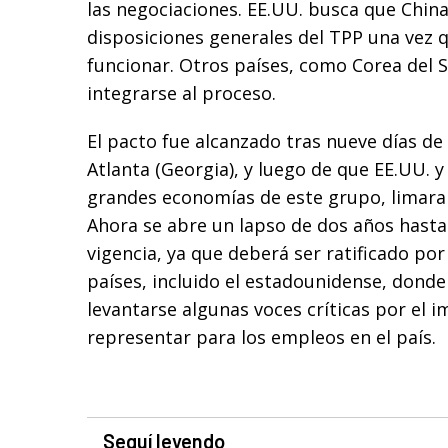
las negociaciones. EE.UU. busca que China
disposiciones generales del TPP una vez 
funcionar. Otros países, como Corea del 
integrarse al proceso.
El pacto fue alcanzado tras nueve días de
Atlanta (Georgia), y luego de que EE.UU. y
grandes economías de este grupo, limaran
Ahora se abre un lapso de dos años hasta
vigencia, ya que deberá ser ratificado por
países, incluido el estadounidense, dond
levantarse algunas voces críticas por el 
representar para los empleos en el país.
Seguí leyendo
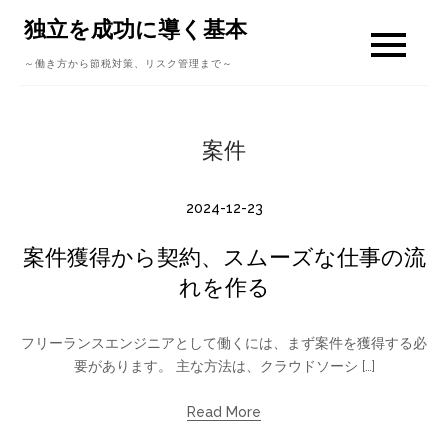
Skip
独立を成功に導く基本
to
～働き方から節税対策、リスク管理まで～
content
案件
2024-12-23
案件獲得から契約、スムーズな仕事の流
れを作る
フリーランスエンジニアとして働くには、まず案件を獲得する必
要があります。 主な方法は、クラウドソーシ […]
Read More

> BRIEF
Every line above goes into the copy unchanged; the pictures do not.

> RESPONSE TO THIS TASK
las negociaciones. EE.UU. busca que China
disposiciones generales del TPP una vez 
funcionar. Otros países, como Corea del 
integrarse al proceso.
El pacto fue alcanzado tras nueve días de
Atlanta (Georgia), y luego de que EE.UU. y
grandes economías de este grupo, limaran
Ahora se abre un lapso de dos años hasta
vigencia, ya que deberá ser ratificado por
países, incluido el estadounidense, dond
levantarse algunas voces críticas por el 
representar para los empleos en el país.
Seguí leyendo
Skip
独立を成功に導く基本
to
～働き方から節税対策、リスク管理まで～
content
案件
2024-12-23
案件獲得から契約、スムーズな仕事の流
れを作る
フリーランスエンジニアとして働くには、まず案件を獲得する必
要があります。 主な方法は、クラウドソーシ […]
Read More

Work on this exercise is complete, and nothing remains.